Page-level text extractions:
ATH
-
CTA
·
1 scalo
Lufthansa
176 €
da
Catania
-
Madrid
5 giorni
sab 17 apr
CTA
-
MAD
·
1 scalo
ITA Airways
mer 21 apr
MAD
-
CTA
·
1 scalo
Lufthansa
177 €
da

==

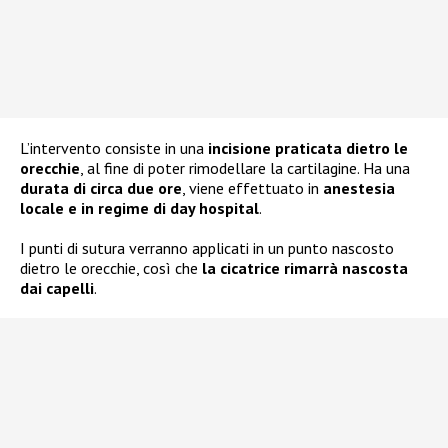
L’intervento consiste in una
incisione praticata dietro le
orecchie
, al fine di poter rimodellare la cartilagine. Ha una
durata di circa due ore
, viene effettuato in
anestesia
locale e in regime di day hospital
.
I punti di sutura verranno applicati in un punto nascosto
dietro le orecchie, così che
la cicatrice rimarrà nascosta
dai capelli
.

* * *

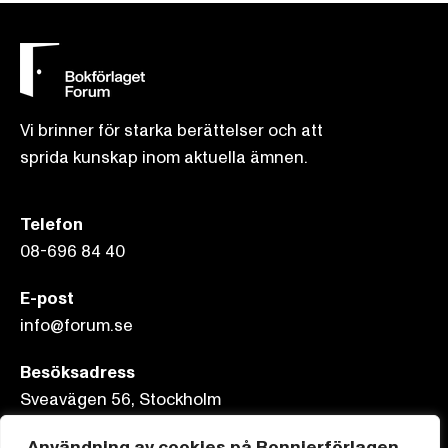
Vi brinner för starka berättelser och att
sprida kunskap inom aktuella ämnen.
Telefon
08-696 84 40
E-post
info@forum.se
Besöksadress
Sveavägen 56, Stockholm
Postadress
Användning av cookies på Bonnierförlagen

About this exercise: Lines from the records above that hold "dietro" are the ones to list.

Solution for this exercise:
incisione praticata dietro le
dietro le orecchie, così che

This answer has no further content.